The macro setup is pretty good. IMARC pegs the U.S. aerospace composites market at $7.6 billion in 2025 and expects it to reach $13.0 billion by 2034. Grand View Research says the layup process held 36.7% of composites market revenue in 2025, while carbon-fiber composites are forecast to grow at a 9.3% CAGR and compression molding at 8.3%. That lines up almost suspiciously well with Layup’s material mix and manufacturing methods.

The industry is also still dealing with old structural problems. ACMA’s 2026 state-of-industry report says 77% of surveyed composites companies ranked employee retention, turnover, and replacing retired talent as extremely or very important issues. The same report flagged continuing lead-time volatility for carbon fiber reinforcements and epoxy resins. Demand is there. So is the operational mess.

Is Layup Parts building the Amazon for composites?

That line sounds a little glib, but the core idea is real. Layup Parts isn’t trying to invent a new material. It’s trying to make one stubborn corner of advanced manufacturing behave more like modern commerce — faster quoting and clearer specs. Shorter lead times help too. Better records are part of the pitch.

Now it has the money to see whether that works at scale. The next thing to watch isn’t another flashy funding headline. It’s whether Layup Parts can turn fast-turn prototype work into steady aerospace and defense production programs.

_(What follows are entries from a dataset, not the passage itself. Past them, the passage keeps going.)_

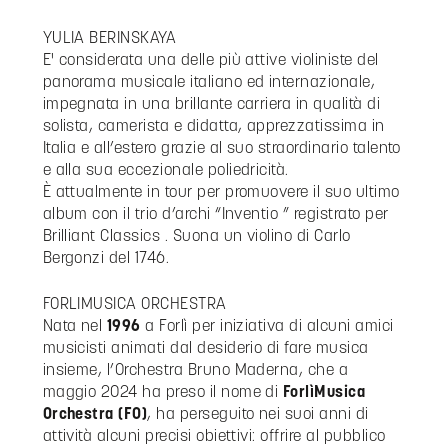
YULIA BERINSKAYA
E' considerata una delle più attive violiniste del
panorama musicale italiano ed internazionale,
impegnata in una brillante carriera in qualità di
solista, camerista e didatta, apprezzatissima in
Italia e all’estero grazie al suo straordinario talento
e alla sua eccezionale poliedricità.
È attualmente in tour per promuovere il suo ultimo
album con il trio d’archi “Inventio ” registrato per
Brilliant Classics . Suona un violino di Carlo
Bergonzi del 1746.
FORLIMUSICA ORCHESTRA
Nata nel
1996
a Forlì per iniziativa di alcuni amici
musicisti animati dal desiderio di fare musica
insieme, l’Orchestra Bruno Maderna, che a
maggio 2024 ha preso il nome di
ForlìMusica
Orchestra (FO)
, ha perseguito nei suoi anni di
attività alcuni precisi obiettivi: offrire al pubblico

Read how ProLearn AI raised ₹30 Cr in a pre-seed round led by BEENEXT to build an AI-native learning platform for K-12 students with personalized exam prep and real-time tutoring.

FAQ

  • What funding did Layup Parts just raise? Layup Parts raised a $42 million Series A announced on June 2, 2026. Marlinspike led the round, with Cerberus Ventures and Pinegrove Venture Partners joining, while Founders Fund and Lux Capital also participated again. That follows a $9 million seed round in May 2024, bringing disclosed funding to $51 million.
  • How does Layup Parts work for customers? Customers use FiberPortal to upload a model, configure materials and ply details, and get an interactive quote that changes with lead time. After ordering, they can track quality-control records, cure logs, and out-life information through the same system. It’s a much more structured workflow than the usual composite-shop process of emails, manual quoting, and delayed feedback.
  • Who founded Layup Parts? Layup Parts was founded in 2024 by Zack Eakin, Hanno Kappen, and Elisa Suarez. The three met at The Boring Company, and Eakin later went on to Anduril, where he worked on drone products, while Kappen and Suarez added operating experience from Stellar Pizza, Rivian, and Heliogen. It’s a founding team built around industrial execution, not just software packaging.
  • Is Layup Parts a defense tech company or a composite manufacturing startup? It’s more accurate to call Layup an advanced composite manufacturing startup with strong aerospace and defense exposure. Eakin says aerospace and defense are already the company’s biggest business lines, but it also serves motorsports, show-car design work, and even pickleball paddle brands. The product is about making carbon-fiber and fiberglass part production faster, not about selling a defense system itself.